Мать о сыне в полумраке комнат Всё молилась, отгоняя страх… Вот об этом не однажды вспомнит Он в дальневосточных лагерях. А когда семью отправят в ссылку В город его юношеских лет, Он в бараке, запалив коптилку, На письмо их тут же даст ответ. И они прочтут в весёлом шуме Вольных птиц, не знающих преград: 'Как я рад, что вы уже в Уржуме, Как я рад!…'
Сколько было в жизни возвращений - Из больниц,
из странствий,
из тюрьмы. И когда придёт пора прощений, Нас простят,
чтоб всех простили мы.
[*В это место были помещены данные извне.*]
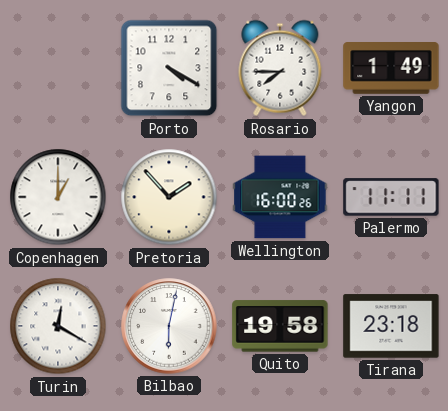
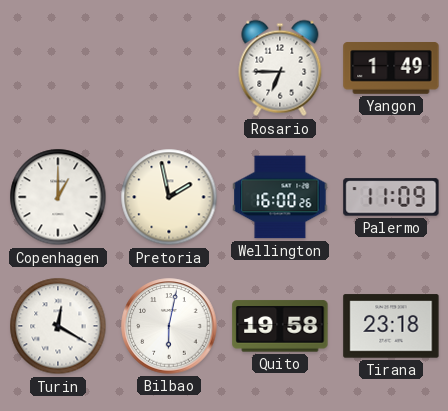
Porto: 4:20 -> none
Rosario: 7:45 -> 6:45
Pretoria: 1:53 -> 1:58
Palermo: 11:11 -> 11:09
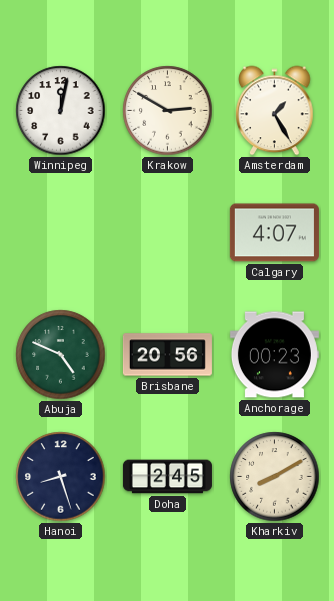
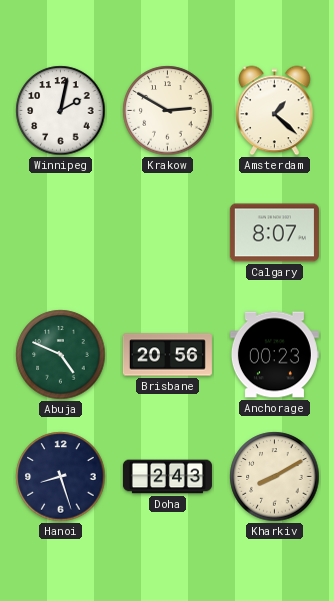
Winnipeg: 12:02 -> 2:02
Amsterdam: 1:25 -> 1:22
Calgary: 4:07 -> 8:07
Doha: 2:45 -> 2:43
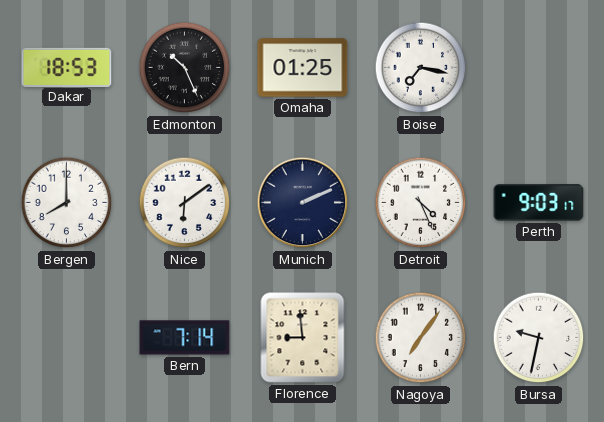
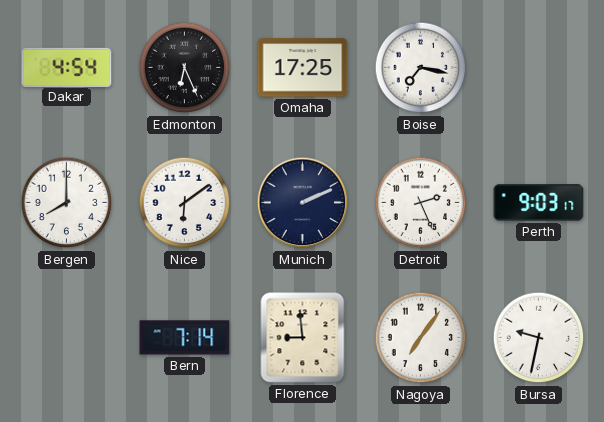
Dakar: 18:53 -> 4:54
Edmonton: 10:26 -> 6:26
Omaha: 01:25 -> 17:25
Detroit: 4:26 -> 2:26
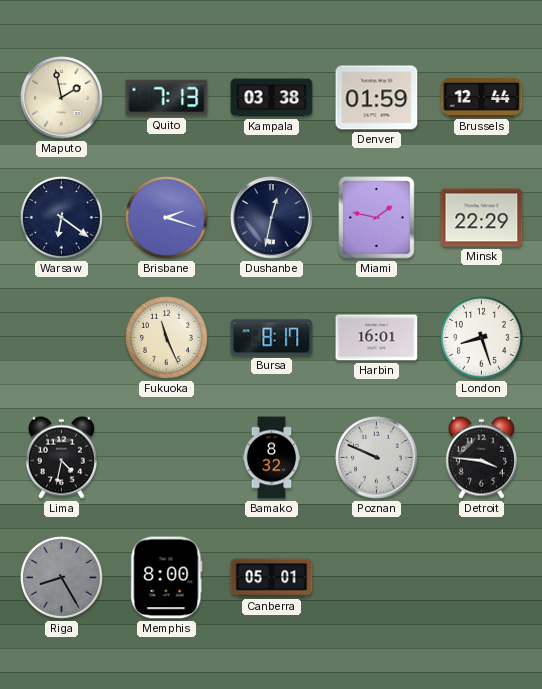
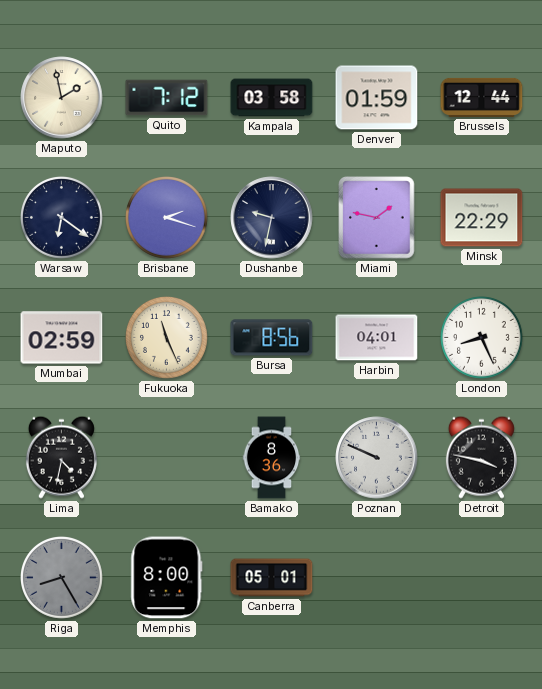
Quito: 7:13 -> 7:12
Kampala: 03:38 -> 03:58
Dushanbe: 12:32 -> 9:32
Mumbai: none -> 02:59
Bursa: 8:17 -> 8:56
Harbin: 16:01 -> 04:01
London: 8:27 -> 8:26
Bamako: 8:32 -> 8:36
Detroit: 3:46 -> 3:47
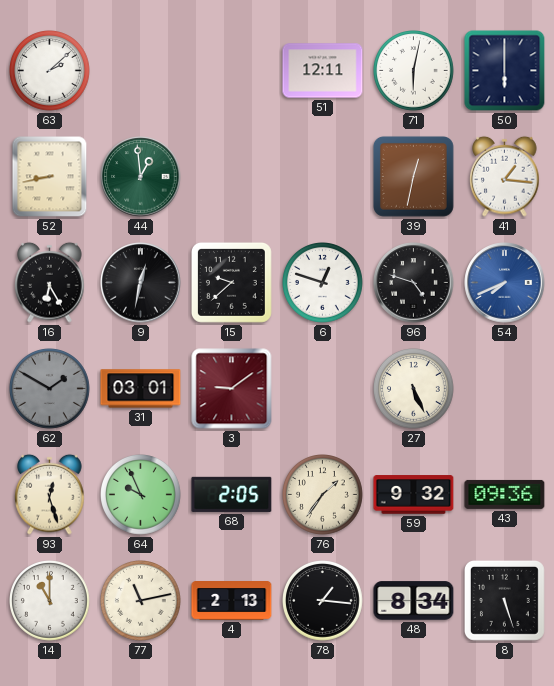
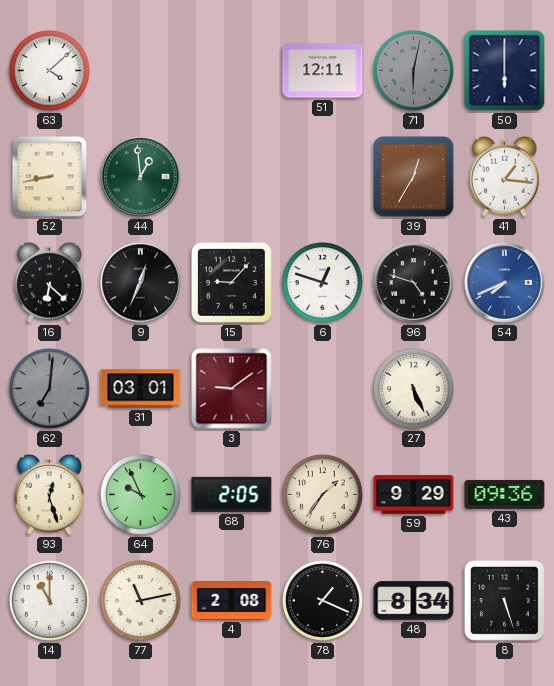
63: 2:08 -> 4:08
71 dial: white -> grey
39: 12:32 -> 12:35
16: 6:25 -> 6:22
9: 12:32 -> 12:34
15: 9:38 -> 9:07
62: 1:50 -> 7:01
59: 9:32 -> 9:29
4: 2:13 -> 2:08
78: 1:16 -> 1:19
Но душа, как раненая птица, Лишь успеет грудь захолодить, Понимая, что не всё простится И не все сумеют нас простить… Навсегда затихнет ветер в травах Перед тем, как нам держать ответ На Суде - единственном из правых - Там,
откуда возвращенья нет.
А когда сам себя успокою, Всех прощу, всё пойму и приму, Встану я босиком над рекою Под черёмухой в белом дыму. Только листьев бесплотные тени Просквозят по седым волосам, Я невольно склонюсь на колени И глаза подниму к небесам. Ты прости меня, Боже Мой Правый, У тебя в своей жизни земной Не просил я ни денег, ни славы, Разве только здоровья порой. Но над пологом трепетных веток Сделай милость - помедли чуток: Дай побыть мне с рекой напоследок, Докурить
и допить 'посошок'. А затем, как на волю из клетки, Отболев, отлюбив, отгреша, Обдираясь о прутья и ветки, К небесам продерётся душа.